Written by Kip Ng, Principal Microsoft Premier Field Engineer.
Operating an IT system nowadays is a no doubt daunting task. As a Microsoft Premier Field Engineer (PFE), I have the honor of working with different customers of different sizes in different industries. I fully understand how overwhelming things can get.
What I find it interesting is that while many companies are working towards adhering to some sort of framework like ITIL and some measurements of service level agreements, many do not have a strong strategy and focus on making their IT environments healthy and keeping these healthy. Don’t get me wrong, ITIL is essential but it isn’t without some shortcomings, in my humble opinion.
As stated on Criticisms of ITIL:
While ITIL addresses in depth the various aspects of Service Management, it does not address enterprise architecture in such depth. Many of the shortcomings in the implementation of ITIL do not necessarily come about because of flaws in the design or implementation of the Service Management aspects of the business, but rather the wider architectural framework in which the business is situated. Because of its primary focus on Service Management, ITIL has limited utility in managing poorly designed enterprise architectures, or how to feed back into the design of the enterprise architecture.
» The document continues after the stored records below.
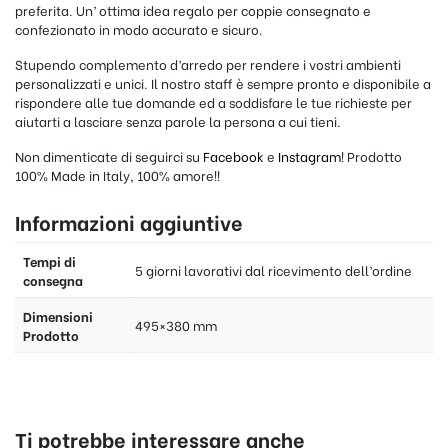
preferita. Un’ ottima idea regalo per coppie
consegnato e
confezionato in modo accurato e sicuro.
Stupendo complemento d’arredo per rendere i vostri ambienti
personalizzati e unici. Il nostro staff è sempre pronto e disponibile a
rispondere alle tue domande ed a soddisfare le tue richieste per
aiutarti a lasciare senza parole la persona a cui tieni.
Non dimenticate di seguirci su
Facebook
e
Instagram
! Prodotto
100% Made in Italy, 100% amore!!
Informazioni aggiuntive
Tempi di
5 giorni lavorativi dal ricevimento dell’ordine
consegna
Dimensioni
495×380 mm
Prodotto
Ti potrebbe interessare anche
I am not going to debate about what ITIL can or cannot do. What I am trying to say is that I have seen gaps in many companies, particularly the small to medium size companies (even those that follow ITIL processes religiously), where there are a lack of strategies in getting the IT implementation healthy to begin with.
Throughout my years as a PFE, I have helped quite a few customers understand the need to add additional layers of proactive services to their existing processes on an on-going basis to get their environment to a healthy state and then keeping these healthy.
So, what does it mean to have a “healthy” IT environment? How do we define the state of health here? Today’s systems are way more complicated than before. It is not as simple as installing something out of the box and running it. It is not that it isn’t going to work. It will work but the question is, “Is it running optimally?”
Think of it this way; take our own body for example. We can eat unhealthily and live unhealthily. Will we have problem initially? Perhaps not, but will we last and will we suffer the consequence in the end? I think you know the answer to that.
As I told many of my customers, the first thing we need to do is to find out if the environment is healthy. So:
1. Assess – find out the health state of the environment. What does that really mean? Oh, this isn’t a small task. We aren’t talking about just the system; we are talking about the whole environment, including the operations and the people as well. This is about reviewing everything, the solution, the environment, etc.and determining a number of things such as:
Are the systems configured according to the recommended practices by the vendor (such as Microsoft)?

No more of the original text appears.